## The input
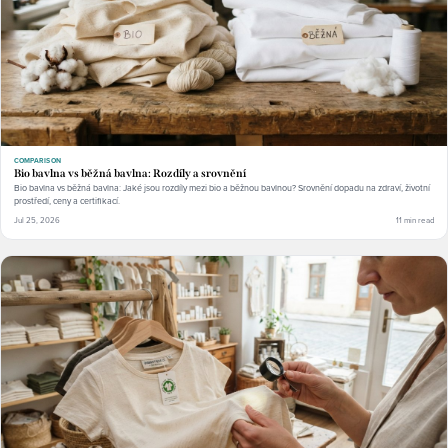
COMPARISON
Bio bavlna vs běžná bavlna: Rozdíly a srovnění
Bio bavlna vs běžná bavlna: Jaké jsou rozdíly mezi bio a běžnou bavlnou? Srovnění dopadu na zdraví, životní
prostředí, ceny a certifikací.
Jul 25, 2026
11 min read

## Work instruction
Print exactly, and only, the lines from the line containing "prostředí, ceny a certifikací." through the final line of the records, both included.

## Task output
prostředí, ceny a certifikací.
Jul 25, 2026
11 min read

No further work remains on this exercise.